**PROBLEM TO SOLVE**
Restate the entries below exactly. Images are not part of the copy.

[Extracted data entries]
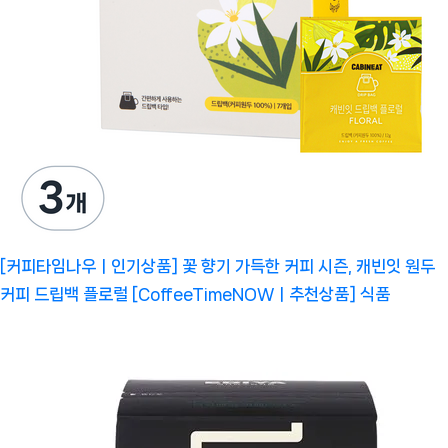
[커피타임나우ㅣ인기상품] 꽃 향기 가득한 커피 시즌, 캐빈잇 원두
커피 드립백 플로럴 [CoffeeTimeNOWㅣ추천상품]
식품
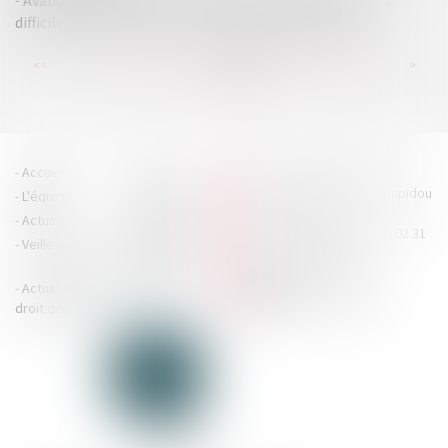
Avance de trésorerie et acte anormal de gestion : de la
difficile justification d'un intérêt commercial propre
...
...
<<
<
184
185
186
187
188
189
190
>
>>
HOUDAN LEGRAND RÉTIF
Accueil
Cabinet
4 boulevard Georges Pompidou
L'équipe
Nos missions
- 14000 CAEN
Actus
Contact
Tél : 02 31 29 20 20 - Fax : 02 31
Veille juridique
Actualités en
29 20 25
accueil@hlr-
droit social
avocats.fr
Actualités en
Articles
CONTACTEZ-NOUS
droit des affaires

**PROBLEM SOLUTION**
[커피타임나우ㅣ인기상품] 꽃 향기 가득한 커피 시즌, 캐빈잇 원두
커피 드립백 플로럴 [CoffeeTimeNOWㅣ추천상품]
식품
Avance de trésorerie et acte anormal de gestion : de la
difficile justification d'un intérêt commercial propre
...
...
<<
<
184
185
186
187
188
189
190
>
>>
HOUDAN LEGRAND RÉTIF
Accueil
Cabinet
4 boulevard Georges Pompidou
L'équipe
Nos missions
- 14000 CAEN
Actus
Contact
Tél : 02 31 29 20 20 - Fax : 02 31
Veille juridique
Actualités en
29 20 25
accueil@hlr-
droit social
avocats.fr
Actualités en
Articles
CONTACTEZ-NOUS
droit des affaires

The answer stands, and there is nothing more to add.